YOUR OBJECTIVE: Only the lines from the opening of the material through the one containing "Track Shipment" should be reproduced, each exactly as it stands.

DATASET EXCERPTS:
*** Block opens ***

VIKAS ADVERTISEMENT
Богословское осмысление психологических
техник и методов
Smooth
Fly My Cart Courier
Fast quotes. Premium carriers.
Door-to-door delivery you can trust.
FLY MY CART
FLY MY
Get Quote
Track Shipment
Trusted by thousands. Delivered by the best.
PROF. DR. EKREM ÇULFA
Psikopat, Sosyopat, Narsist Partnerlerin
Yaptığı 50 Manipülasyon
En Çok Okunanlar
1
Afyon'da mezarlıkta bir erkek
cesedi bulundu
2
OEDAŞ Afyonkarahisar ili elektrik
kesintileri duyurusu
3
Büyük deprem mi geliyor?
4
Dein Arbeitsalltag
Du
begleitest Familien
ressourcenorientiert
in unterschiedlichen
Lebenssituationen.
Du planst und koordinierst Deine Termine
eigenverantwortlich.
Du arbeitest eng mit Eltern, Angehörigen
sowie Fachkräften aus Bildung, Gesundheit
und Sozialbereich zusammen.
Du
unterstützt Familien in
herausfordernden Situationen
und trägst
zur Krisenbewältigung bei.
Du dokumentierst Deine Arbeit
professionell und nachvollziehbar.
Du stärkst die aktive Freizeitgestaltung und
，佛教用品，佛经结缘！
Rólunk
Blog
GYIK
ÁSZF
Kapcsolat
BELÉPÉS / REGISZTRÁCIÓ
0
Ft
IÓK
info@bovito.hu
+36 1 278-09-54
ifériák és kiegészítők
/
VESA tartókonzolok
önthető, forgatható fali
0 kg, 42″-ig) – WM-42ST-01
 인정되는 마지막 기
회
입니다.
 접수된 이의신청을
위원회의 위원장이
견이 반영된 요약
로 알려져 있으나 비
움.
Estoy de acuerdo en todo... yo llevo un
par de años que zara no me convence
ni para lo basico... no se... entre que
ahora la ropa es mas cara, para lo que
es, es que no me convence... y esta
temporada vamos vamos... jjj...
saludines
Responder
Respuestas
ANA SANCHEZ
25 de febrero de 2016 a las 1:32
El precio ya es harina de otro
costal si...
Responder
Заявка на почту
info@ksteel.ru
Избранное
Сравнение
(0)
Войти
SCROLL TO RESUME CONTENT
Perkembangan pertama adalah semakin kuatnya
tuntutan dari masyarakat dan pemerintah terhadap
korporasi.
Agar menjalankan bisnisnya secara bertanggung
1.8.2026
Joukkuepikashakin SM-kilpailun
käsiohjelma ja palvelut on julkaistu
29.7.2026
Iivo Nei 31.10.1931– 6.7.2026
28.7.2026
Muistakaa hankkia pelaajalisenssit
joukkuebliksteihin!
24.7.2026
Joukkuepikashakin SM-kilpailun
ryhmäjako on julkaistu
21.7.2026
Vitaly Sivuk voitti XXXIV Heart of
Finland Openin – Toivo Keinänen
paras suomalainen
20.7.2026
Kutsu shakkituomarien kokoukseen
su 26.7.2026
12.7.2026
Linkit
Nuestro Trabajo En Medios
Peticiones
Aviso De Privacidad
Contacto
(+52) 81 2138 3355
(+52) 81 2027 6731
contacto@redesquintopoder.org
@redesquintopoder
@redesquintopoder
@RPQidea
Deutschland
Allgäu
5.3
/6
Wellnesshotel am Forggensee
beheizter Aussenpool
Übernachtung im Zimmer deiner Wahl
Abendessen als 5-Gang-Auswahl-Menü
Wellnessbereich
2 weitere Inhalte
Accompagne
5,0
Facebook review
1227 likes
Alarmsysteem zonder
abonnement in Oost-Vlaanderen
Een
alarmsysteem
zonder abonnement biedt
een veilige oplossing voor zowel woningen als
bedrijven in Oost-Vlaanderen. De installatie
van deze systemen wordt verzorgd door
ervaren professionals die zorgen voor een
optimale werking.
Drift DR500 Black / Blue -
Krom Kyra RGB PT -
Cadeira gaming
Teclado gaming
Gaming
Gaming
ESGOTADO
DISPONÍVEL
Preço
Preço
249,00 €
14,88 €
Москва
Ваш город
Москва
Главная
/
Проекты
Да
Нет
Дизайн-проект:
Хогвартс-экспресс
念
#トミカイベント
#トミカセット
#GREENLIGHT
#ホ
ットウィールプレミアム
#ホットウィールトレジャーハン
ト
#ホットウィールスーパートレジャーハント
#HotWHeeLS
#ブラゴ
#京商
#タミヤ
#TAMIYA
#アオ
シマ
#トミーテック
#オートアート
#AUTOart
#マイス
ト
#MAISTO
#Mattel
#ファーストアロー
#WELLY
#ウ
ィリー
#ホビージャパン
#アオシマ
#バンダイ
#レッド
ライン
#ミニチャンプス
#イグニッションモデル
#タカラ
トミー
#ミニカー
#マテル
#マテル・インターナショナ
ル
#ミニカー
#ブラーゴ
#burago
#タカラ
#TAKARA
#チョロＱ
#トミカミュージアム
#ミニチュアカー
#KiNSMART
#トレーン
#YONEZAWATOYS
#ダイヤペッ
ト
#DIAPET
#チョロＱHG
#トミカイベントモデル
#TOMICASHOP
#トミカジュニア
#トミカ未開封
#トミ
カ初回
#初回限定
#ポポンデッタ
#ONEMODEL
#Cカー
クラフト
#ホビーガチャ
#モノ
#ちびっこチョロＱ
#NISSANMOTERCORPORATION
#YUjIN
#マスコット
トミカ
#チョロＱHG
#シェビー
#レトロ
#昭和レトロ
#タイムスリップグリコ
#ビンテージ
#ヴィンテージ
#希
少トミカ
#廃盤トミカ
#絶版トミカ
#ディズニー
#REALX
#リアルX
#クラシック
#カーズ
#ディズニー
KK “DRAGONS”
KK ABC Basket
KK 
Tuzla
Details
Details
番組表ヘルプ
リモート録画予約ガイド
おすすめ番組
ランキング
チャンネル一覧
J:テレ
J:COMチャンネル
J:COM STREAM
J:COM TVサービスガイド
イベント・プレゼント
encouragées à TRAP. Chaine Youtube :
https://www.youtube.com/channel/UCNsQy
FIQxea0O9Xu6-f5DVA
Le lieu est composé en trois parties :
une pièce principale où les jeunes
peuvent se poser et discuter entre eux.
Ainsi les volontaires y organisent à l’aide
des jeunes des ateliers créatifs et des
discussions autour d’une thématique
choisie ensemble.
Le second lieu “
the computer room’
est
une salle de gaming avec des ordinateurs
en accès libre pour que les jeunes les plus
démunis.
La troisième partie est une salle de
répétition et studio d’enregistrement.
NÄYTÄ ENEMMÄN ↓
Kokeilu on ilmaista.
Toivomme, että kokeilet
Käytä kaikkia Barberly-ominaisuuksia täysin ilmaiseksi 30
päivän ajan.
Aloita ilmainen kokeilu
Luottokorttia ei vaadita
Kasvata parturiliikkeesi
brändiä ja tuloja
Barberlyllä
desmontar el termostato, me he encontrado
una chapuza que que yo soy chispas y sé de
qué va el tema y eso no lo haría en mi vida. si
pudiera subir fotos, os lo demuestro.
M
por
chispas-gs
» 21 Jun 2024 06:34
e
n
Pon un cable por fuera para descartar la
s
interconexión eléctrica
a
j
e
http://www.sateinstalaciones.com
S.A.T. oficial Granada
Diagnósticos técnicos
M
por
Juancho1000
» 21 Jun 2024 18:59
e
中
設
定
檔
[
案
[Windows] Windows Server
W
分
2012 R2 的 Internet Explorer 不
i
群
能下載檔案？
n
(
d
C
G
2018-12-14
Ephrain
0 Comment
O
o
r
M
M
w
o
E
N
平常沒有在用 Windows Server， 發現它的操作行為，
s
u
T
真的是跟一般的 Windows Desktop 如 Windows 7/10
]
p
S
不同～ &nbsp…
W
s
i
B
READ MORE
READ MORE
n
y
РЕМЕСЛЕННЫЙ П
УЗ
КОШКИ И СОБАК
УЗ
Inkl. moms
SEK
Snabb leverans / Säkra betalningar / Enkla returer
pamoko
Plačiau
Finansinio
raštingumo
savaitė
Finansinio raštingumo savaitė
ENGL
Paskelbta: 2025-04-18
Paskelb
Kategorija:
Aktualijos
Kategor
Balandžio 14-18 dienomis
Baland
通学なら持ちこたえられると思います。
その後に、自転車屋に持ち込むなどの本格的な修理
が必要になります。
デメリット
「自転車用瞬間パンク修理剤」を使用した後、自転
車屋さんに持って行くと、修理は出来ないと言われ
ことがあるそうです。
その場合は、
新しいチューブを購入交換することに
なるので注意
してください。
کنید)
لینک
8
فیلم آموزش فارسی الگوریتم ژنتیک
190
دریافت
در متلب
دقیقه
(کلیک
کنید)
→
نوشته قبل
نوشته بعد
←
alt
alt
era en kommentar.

*** Block closes ***

SOLUTION TO THE EXERCISE:
VIKAS ADVERTISEMENT
Богословское осмысление психологических
техник и методов
Smooth
Fly My Cart Courier
Fast quotes. Premium carriers.
Door-to-door delivery you can trust.
FLY MY CART
FLY MY
Get Quote
Track Shipment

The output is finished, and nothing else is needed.